Bianet: “Ama bu gençler de içlerinden bir Deniz Gezmiş çıkarmalılar!” – Ulaş Başar Gezgin

Projenin olumsuz sonuçlanma olasılığı hâlâ var. Olsun. Gezi Direnişi, tatil, sekterlik ve yorgunluk nedeniyle sönümlenebilir; ama bu direnişin mahalle mektebinden diploma almış çocukların ve gençlerin, Gezi ruhunu daha ileriye taşıyacağına kuşku yok.

akm-afisler

Gezi Forumları, doğal olarak, birbirlerinden çok farklı ağırlıklara sahip ve bununla bağlantılı olarak, kimisi daha az, kimisi daha çok umut vadediyor. Daha az merkezi yerlerde bulunan ve az sayıda katılımın olduğu forumlarda, Taksim Dayanışması’nın 118 bileşeninden çok azı yer alabildiği için,

“Mustafa Kemal’in askerleriyiz” vurgusu baskın çıkabiliyor. İşte 24 Haziran 2013 tarihli küçük bir forumdan notlar:

- Bu forumda, Abbasağa’da ve Kadıköy’de kullanılan el-kol hareketleri yok. Onun yerine, alkış var. Beğenilmeyen konuşmalar ise, ‘Mustafa Kemal’in askerleri’ eliyle karşılıklı atışmaya dönüştürülüyor. ‘Asker’ konuşmacıların sözleri, onları destekleyenlerce kesiliyor. “Atatürk’ten öç alıyorlar” deniyor. Forumdan çok, siyasetçilerin meydan konuşması havası var. Dakika sınırı da yok; ama uzun konuşanlar uyarılıyor. Devlet bayrağı dışında bayrak ya da başka bir kurum simgesi yok; ancak, kurumlar, kürsüden, kurumsal kimliklerini belirterek konuşabiliyorlar (bu, Yoğurtçu’da sözkonusu değildi). Sloganlar cılız atılıyor.

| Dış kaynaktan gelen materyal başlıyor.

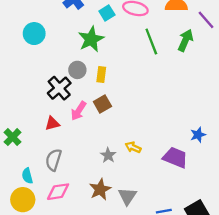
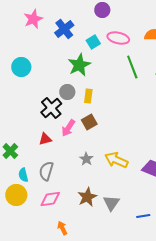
cyan circle: (34, 34) -> (21, 67), moved
yellow arrow: (133, 147) -> (116, 160), size x1.6
gray star: (108, 155) -> (86, 159), moved
cyan semicircle: (27, 176) -> (23, 175), moved
yellow circle: (23, 200) -> (16, 195), moved

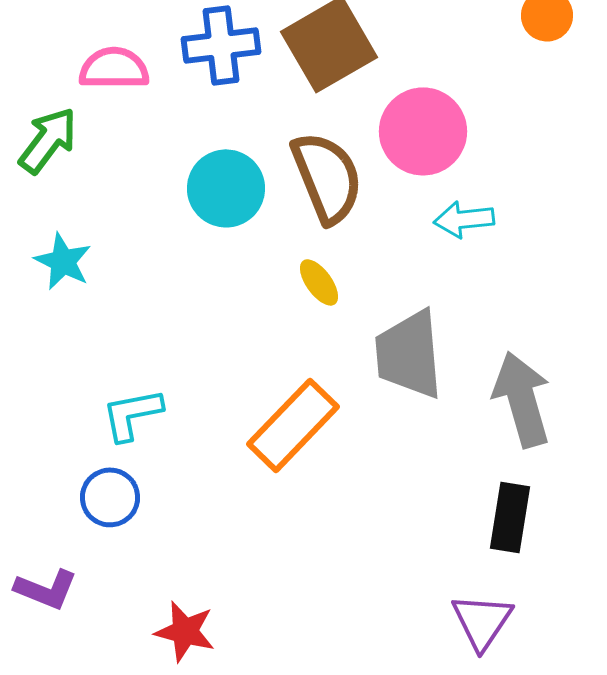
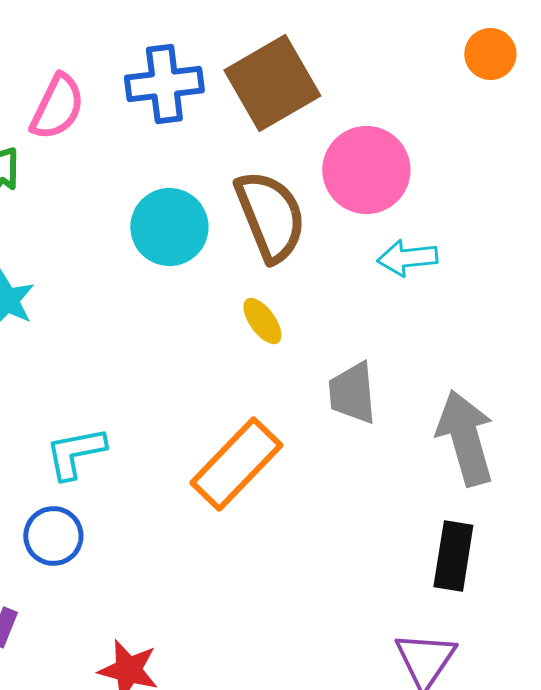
pink semicircle: (114, 68) -> (57, 107), turned 116
gray trapezoid: (409, 354) -> (352, 393), size x0.7

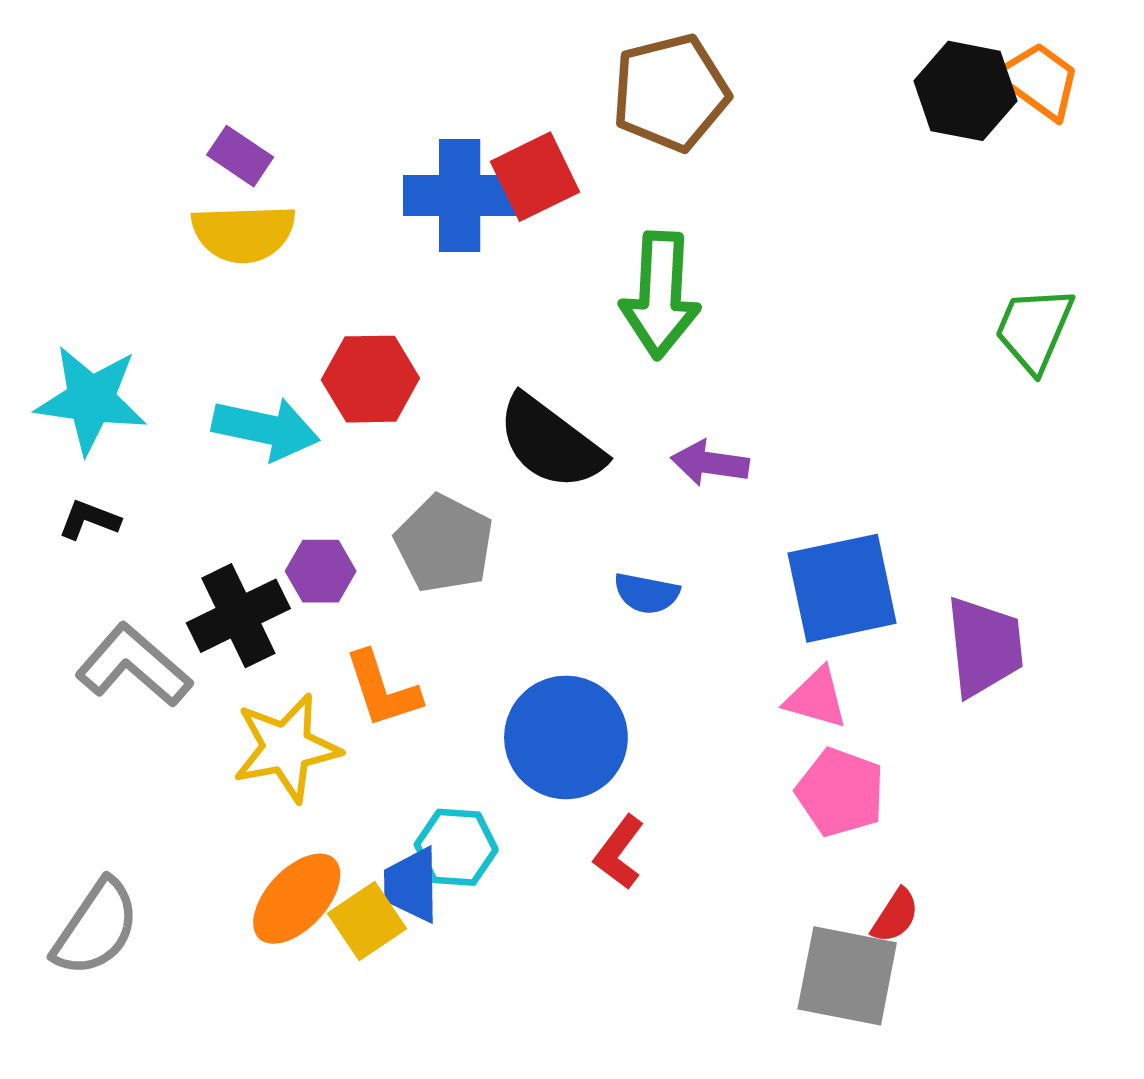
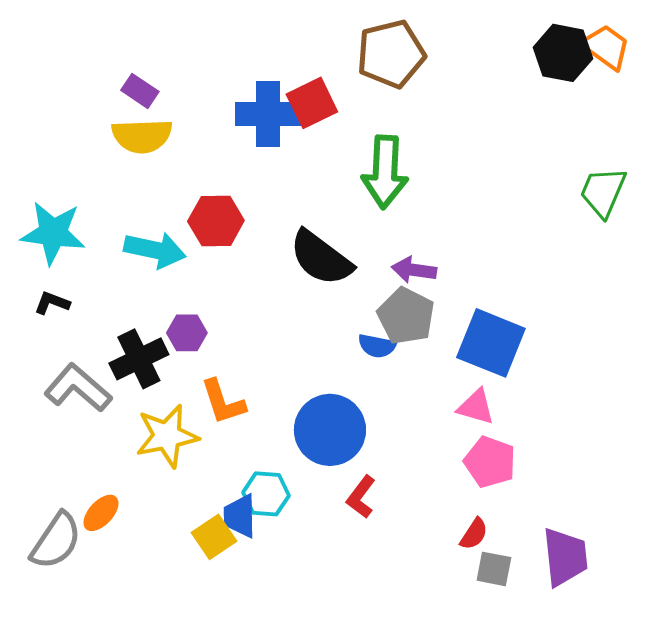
gray pentagon: (444, 544) -> (406, 316), moved
blue square: (842, 588) -> (491, 343), turned 34
purple trapezoid: (984, 647) -> (565, 557), moved
orange ellipse: (297, 899) -> (101, 513), moved, size x0.7
red semicircle: (895, 916) -> (474, 534), moved
gray square: (847, 976) -> (494, 569), size x0.6

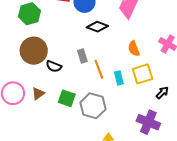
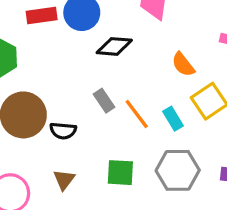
brown triangle: (38, 94) -> (64, 180), moved
green square: (67, 98) -> (120, 173), moved
gray hexagon: (93, 106) -> (178, 170), moved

- Moderasyonun ısrarla somut öneriler yapan konuşmalar için ve gündemli söz almalar için çağrı yapmasına karşın, kürsüye çıkanlar, yalnızca coşturucu konuşmalar yapıyor. Bir ebe çıkıyor; başbakana saydırıp slogan attırıyor.

- Bir konuşmacının daha fazla gencin konuşmasını istemesine karşın, konuşmacıların çoğu, orta yaş ve üstü.

- Bir ara, bir konuşma (desteklemek için) bölünüyor. Dinleyiciler arasından, bir anda, kürsüye çıkan katılımcı, “Türkiye’nin artık başbakanı yok”; “‘başbakan Erdoğan’ sözünü kullanmayalım” vb. diyor.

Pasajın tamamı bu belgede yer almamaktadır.